Zolotoy Rog

Coordinates: 43°06′30″N 131°53′55″E / 43.10833°N 131.89861°E / 43.10833; 131.89861

Zolotoy Rog Bay and Egersheld peninsula.
View of Vladivostok and Zolotoy Rog Bay from space.

Zolotoy Rog Bay (Russian: Золотой Рог) is a sheltered horn-shaped bay separated from the Peter the Great Gulf of the Sea of Japan by Shkota Peninsula on the north-west, Cape Goldobina on the east-north-east, and Cape Tigrovy on the west. The bay is seven kilometers long, with a width of about two kilometers and a depth ranging from 20 to 27 meters. The Russian port of Vladivostok lies on the hills at the head of the bay.

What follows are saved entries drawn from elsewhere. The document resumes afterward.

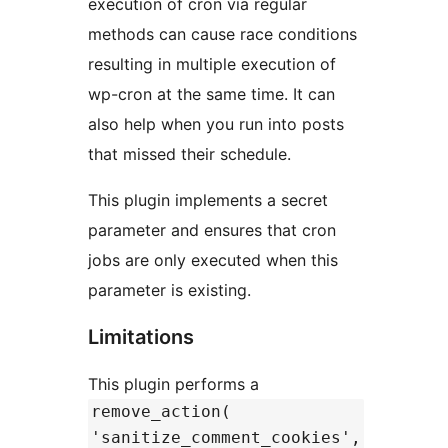
execution of cron via regular
methods can cause race conditions
resulting in multiple execution of
wp-cron at the same time. It can
also help when you run into posts
that missed their schedule.
This plugin implements a secret
parameter and ensures that cron
jobs are only executed when this
parameter is existing.
Limitations
This plugin performs a
remove_action(
'sanitize_comment_cookies',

Until the mid-19th century, the bay had been known to the Chinese as the "Gamat Bay". The first European ship known to have anchored in the bay was a French whaler in 1852. During the Crimean War, the British ship Winchester visited the bay while searching for Vasily Zavoyko's squadron. The British sailors called it Port May. In 1859, Count Nikolay Muravyov-Amursky gave the harbour its present name, which means "Golden Horn" in Russian, alluding to a similarly shaped harbour in Constantinople.